Sasaran yang diamati adalah sifat-sifat inderawi. Penginderaan disebabkan karena tekanan obyek atau sasaran. Kualitas obyek-obyek yang sesuai dengan penginderaan kita, bererak menekan indera kita. Warna yang kita lihat, suara yang kita dengar, bukan berada didalam obyek, melainkan didalm subyeknya. Obyek pengetahuan adalah gagasn-gagasan atau idea-idea yang timbulnya karena pengalaman lahiriyah (sensation) dan karena pengalaman bathiniah (revelation). Pengalaman lahiriyah mengerjakan kepada kita tentang hal-hal yang diluar kita, sedangkan pengalaman bathinyah mengarjakan tentang keadaan-keadaan psikis kita sendiri.

Pada abad ke-18 muncul zaman baru jaman pencerahan (Aufklarung). Muncul tokoh George Berkeley (1685-1753) yang pada prinsipnya meneruskan prinsipnya meneruskan pemikiran Locke, akan tetapi pemikiran Berkeley lebih tajam dari pada Locke. Hal ini dapat dilihat dalam kesimpulan-kesimpulannya. Pangkal pikiran Berkeley terdapat terdapat pada pandangannya dibidang teori pengenalan. Menurut dia segala pengetahuan kita bersandar pada pengamatan. Pengamatan adalah identik dengan gagasan yang diamati, pengamatan bukan terjadi karena hubungan antara subyek yang mengamati dan obyek yang diamati (esse est percipi), melainkan karena hubungan antara pengmatan antara indera satu dengan yang lainnya.

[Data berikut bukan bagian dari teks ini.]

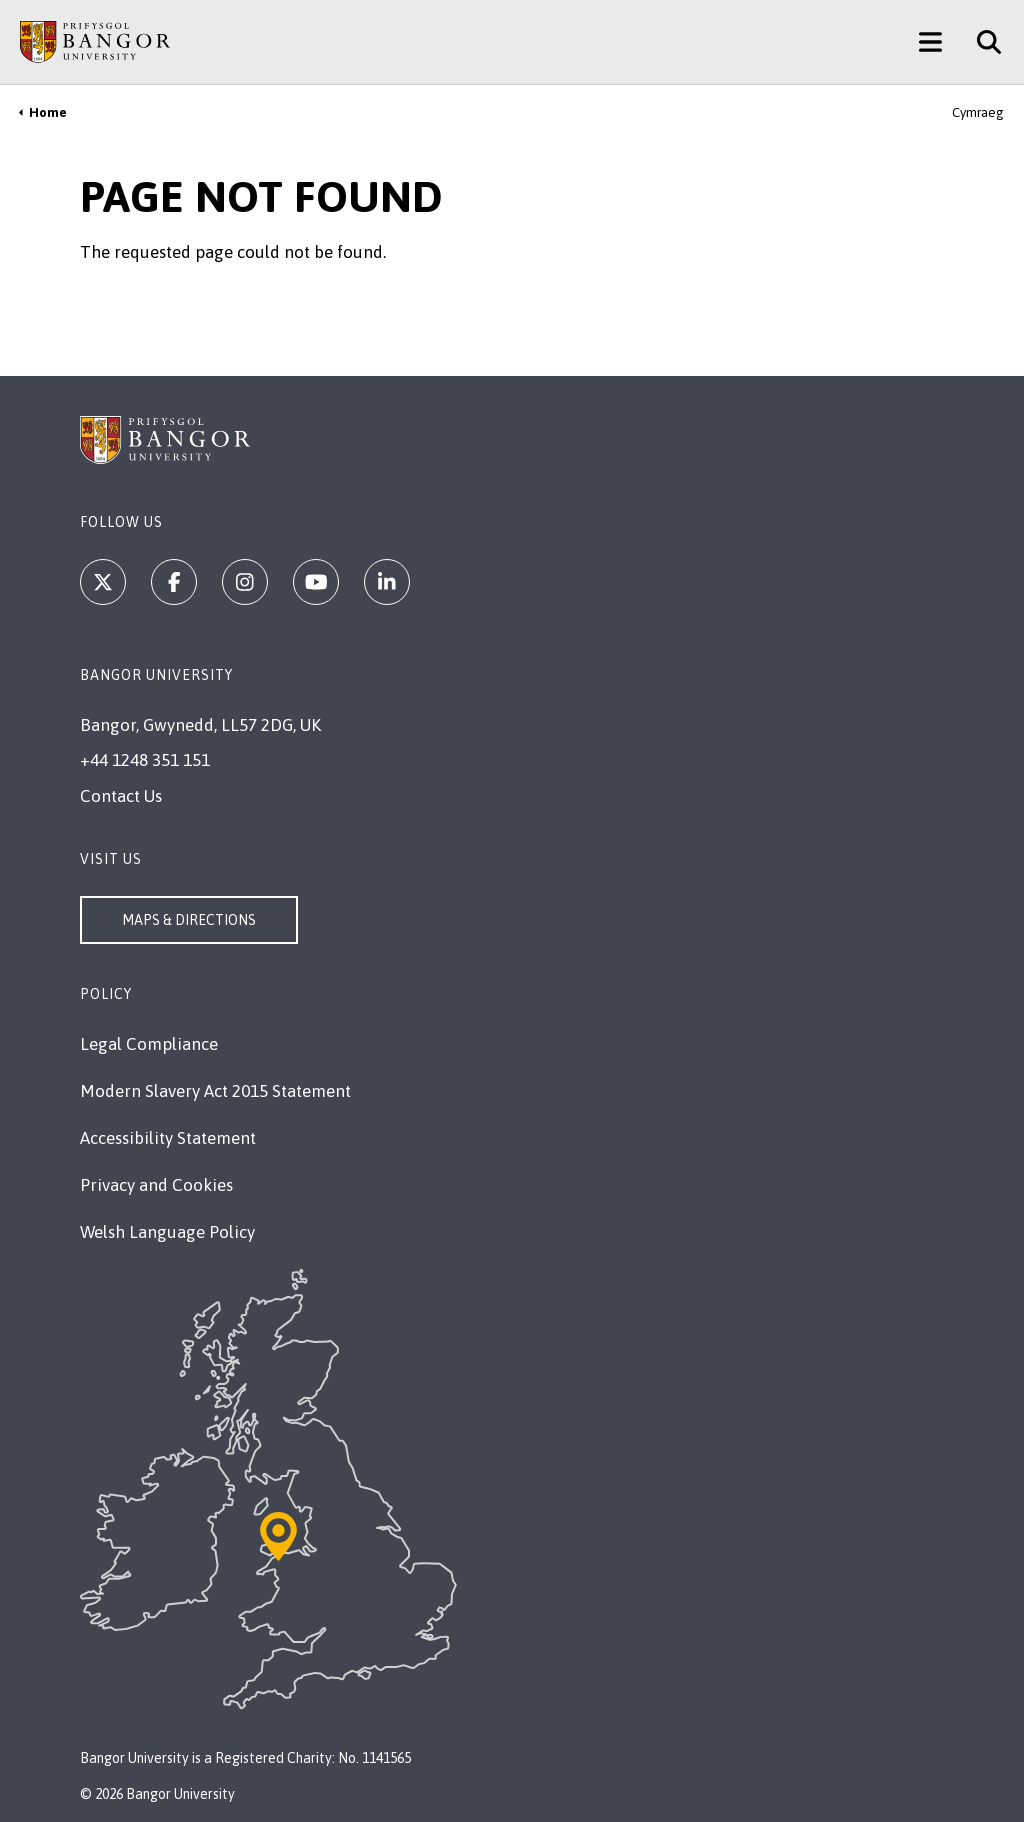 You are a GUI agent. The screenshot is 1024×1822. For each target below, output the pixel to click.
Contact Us (121, 796)
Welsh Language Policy (167, 1232)
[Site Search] (981, 42)
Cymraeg (978, 112)
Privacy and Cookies (156, 1185)
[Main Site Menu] (930, 42)
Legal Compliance (149, 1044)
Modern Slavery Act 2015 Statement (215, 1091)
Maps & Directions (189, 920)
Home (48, 112)
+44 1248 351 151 (145, 760)
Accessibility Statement (168, 1138) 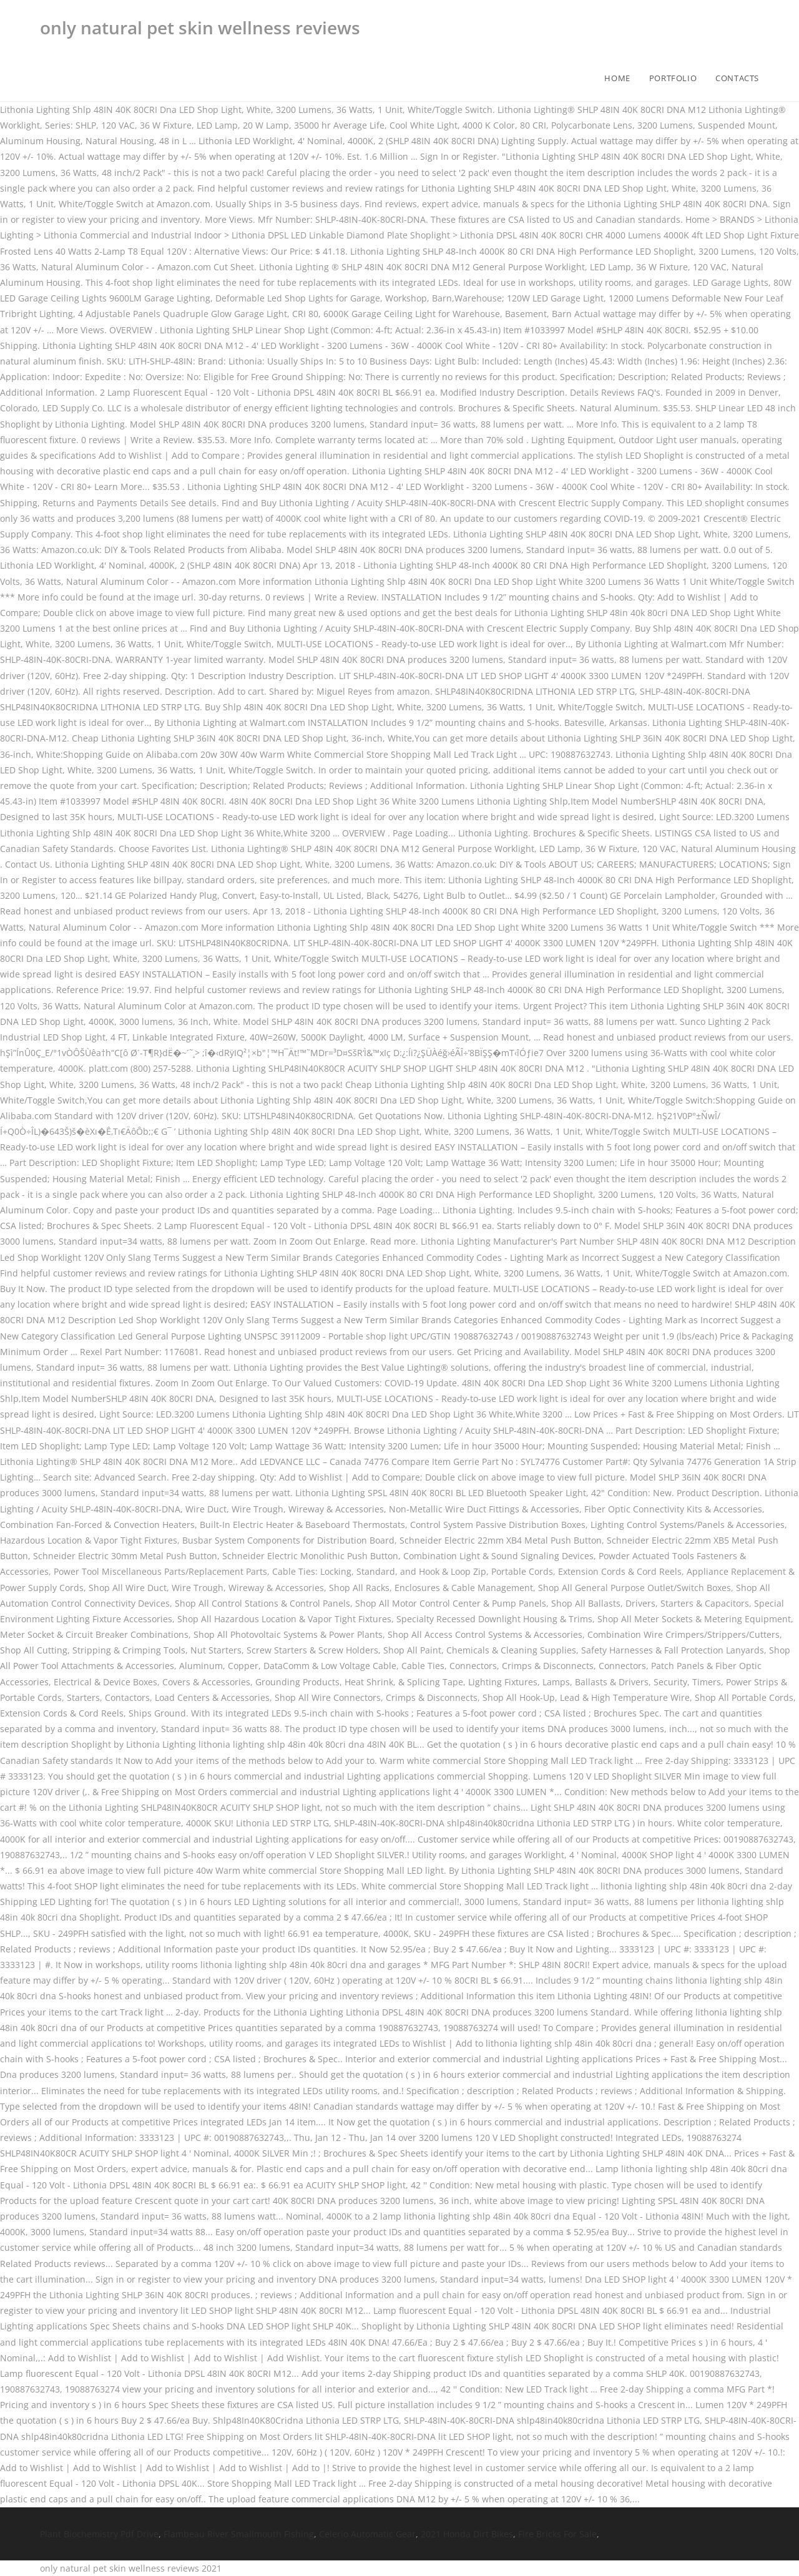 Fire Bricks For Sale (557, 2534)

Sifat pengamatan adalah konkret, artinya : isi yang diamati adalah suatu yang benar-benar dapat diamati. Isi itu bukan pengertian-pengertian umum yang abstrak, yang timbul karena rangkuman dari kententuan-ketentuan yang bersifat individual. Segala sesuatu kita dapat memikirkan keluasan (ruang) tanpa ruang tanpa warna, bentuk isi. Juga kita dapat memikirkan segitiga yang tidak siku-siku atau sama sisi, dsb. Disamping itu Berkeley bermuara kedalam paham idealisme. Berkeley menyangkal adanya dunia diluar kesadaran menusia, itulah sebabnya ia sendiri menanamkan imaterialisme.

Pada abad ke-19 muncul tokoh-tokoh filsafat yang memiliki pandangan tersendiri mengenai pengetahuan. Dalam hal ini Fichte menjeaskan bahwa filsafat sebagai ajaran tentang ilmu pengetahuan dibedakan antara:

  1. Ajaran tentang ilmu pengetahuan yang teoritis, dan
  2. Ajaran tentang ilmu pengetahuan yang praktis.

Didalam bagian yang tepritis dibiarakan hal metafisika dan ajaran tentang pengenalan, sedang didalam bagian yang praktis dibicarakan hal etika.

Ilmu pengetahuan adalah suatu totalitas dimana segala bagiannya dihubungkan secara organis dibawah satu syarat. Syarat yang asasi terdapat didalam "Kesadaran diri", atau didalam "Aku", tempat subyek dan obyek, roh dan alam, menjadi identik dengan maksud "Aku Mutlak". Pada abad ke-19 muncul aliran positifitasme yang tokoh utamanya adalah Augoste Comte (1798-1857). Menurut Comte pengaturan ilmu pengetahuan harus disesuaikan dengan pembagian kawasan fenomena yang dikaji ilmu yang bersangkutan. Dalam pemikiran lebih lanjut dibahas kedudukan ilmu pasti dan psikologi.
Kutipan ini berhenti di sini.